## AIM OF THE TASK
For each line of the data that includes the word "серого", copy the line.

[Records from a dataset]
-------------------------
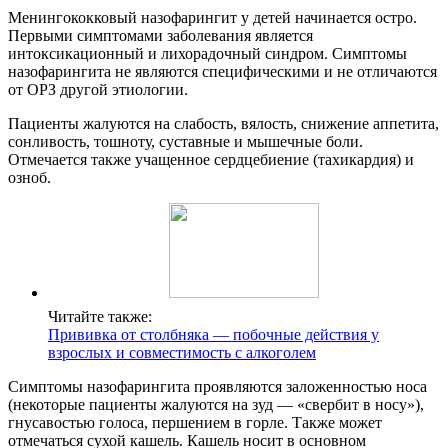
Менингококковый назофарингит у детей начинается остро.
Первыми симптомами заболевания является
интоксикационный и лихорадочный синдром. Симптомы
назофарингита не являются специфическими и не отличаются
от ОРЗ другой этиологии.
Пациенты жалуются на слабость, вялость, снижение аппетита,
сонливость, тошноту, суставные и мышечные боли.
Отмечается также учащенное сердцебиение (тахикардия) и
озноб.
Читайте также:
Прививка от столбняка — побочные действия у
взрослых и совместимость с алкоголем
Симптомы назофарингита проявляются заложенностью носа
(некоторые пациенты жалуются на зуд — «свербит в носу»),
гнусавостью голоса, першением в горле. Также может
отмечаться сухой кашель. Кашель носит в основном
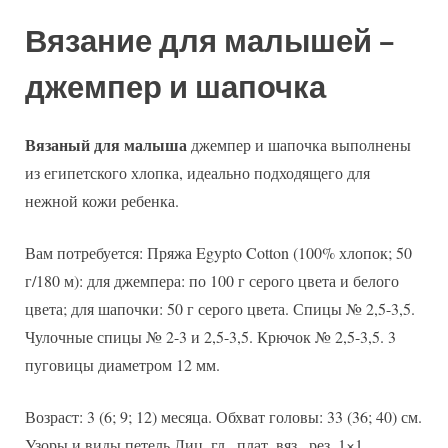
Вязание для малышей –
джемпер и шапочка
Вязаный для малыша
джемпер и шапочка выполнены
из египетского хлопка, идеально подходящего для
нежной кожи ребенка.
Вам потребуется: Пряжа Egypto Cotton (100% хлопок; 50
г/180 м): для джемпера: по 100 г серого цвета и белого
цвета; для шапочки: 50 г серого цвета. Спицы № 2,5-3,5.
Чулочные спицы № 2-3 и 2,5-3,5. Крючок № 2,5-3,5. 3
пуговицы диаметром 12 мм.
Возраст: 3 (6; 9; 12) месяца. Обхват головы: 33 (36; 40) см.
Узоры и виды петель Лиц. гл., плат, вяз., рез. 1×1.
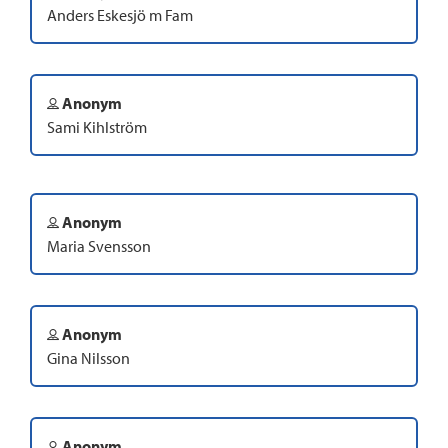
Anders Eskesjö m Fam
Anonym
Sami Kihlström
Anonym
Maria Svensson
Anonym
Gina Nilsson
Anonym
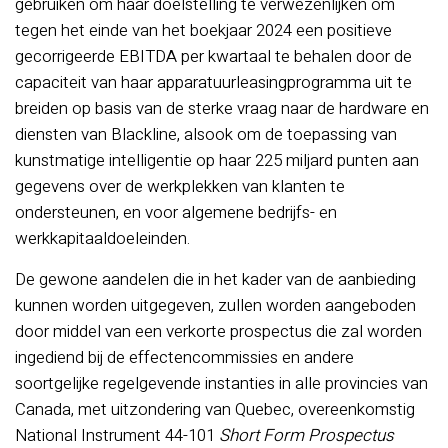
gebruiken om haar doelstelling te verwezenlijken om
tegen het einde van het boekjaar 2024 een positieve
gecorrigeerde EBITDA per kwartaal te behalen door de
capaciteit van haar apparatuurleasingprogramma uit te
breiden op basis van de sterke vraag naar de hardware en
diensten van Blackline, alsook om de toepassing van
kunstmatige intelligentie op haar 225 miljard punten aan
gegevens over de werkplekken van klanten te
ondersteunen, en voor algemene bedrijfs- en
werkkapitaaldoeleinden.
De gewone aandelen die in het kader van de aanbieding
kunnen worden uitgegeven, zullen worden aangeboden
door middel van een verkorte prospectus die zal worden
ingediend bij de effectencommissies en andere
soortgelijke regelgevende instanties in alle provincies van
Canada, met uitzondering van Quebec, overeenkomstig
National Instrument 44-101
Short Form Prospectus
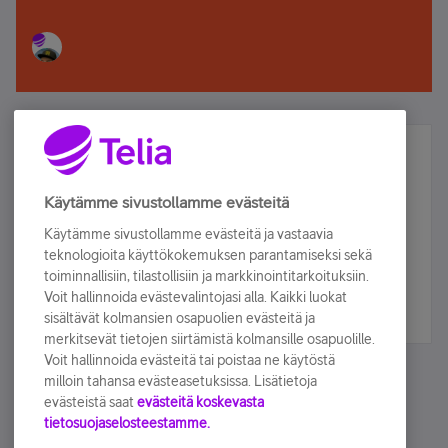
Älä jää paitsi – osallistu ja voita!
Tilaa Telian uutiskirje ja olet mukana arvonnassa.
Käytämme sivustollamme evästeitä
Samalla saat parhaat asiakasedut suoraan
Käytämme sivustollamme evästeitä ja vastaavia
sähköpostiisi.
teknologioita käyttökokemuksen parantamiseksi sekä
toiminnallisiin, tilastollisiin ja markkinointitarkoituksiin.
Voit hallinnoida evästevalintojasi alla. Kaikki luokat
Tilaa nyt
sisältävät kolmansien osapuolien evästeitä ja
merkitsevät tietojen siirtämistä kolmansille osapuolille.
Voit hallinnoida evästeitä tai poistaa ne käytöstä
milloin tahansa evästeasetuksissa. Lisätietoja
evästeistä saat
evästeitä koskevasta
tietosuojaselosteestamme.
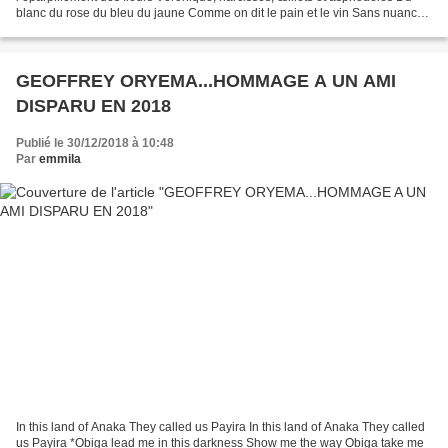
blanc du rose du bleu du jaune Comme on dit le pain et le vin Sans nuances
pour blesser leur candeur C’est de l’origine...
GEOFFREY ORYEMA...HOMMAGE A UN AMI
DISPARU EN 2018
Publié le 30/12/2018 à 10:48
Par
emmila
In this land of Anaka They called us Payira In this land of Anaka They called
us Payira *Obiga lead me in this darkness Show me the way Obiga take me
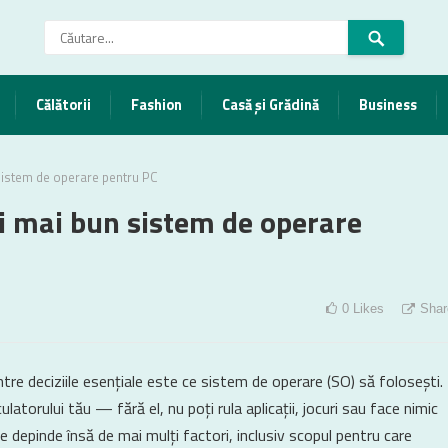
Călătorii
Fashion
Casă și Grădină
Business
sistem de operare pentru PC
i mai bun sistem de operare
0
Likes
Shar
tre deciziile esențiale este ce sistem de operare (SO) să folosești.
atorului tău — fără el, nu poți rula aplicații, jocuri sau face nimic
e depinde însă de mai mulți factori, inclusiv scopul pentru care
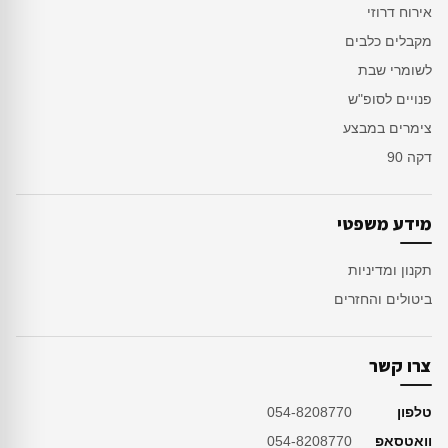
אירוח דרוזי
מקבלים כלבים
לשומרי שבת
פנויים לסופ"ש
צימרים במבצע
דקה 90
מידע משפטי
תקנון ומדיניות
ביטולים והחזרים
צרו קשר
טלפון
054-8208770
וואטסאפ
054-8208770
-------------------------
## WORKED SOLUTION
г/180 м): для джемпера: по 100 г серого цвета и белого
цвета; для шапочки: 50 г серого цвета. Спицы № 2,5-3,5.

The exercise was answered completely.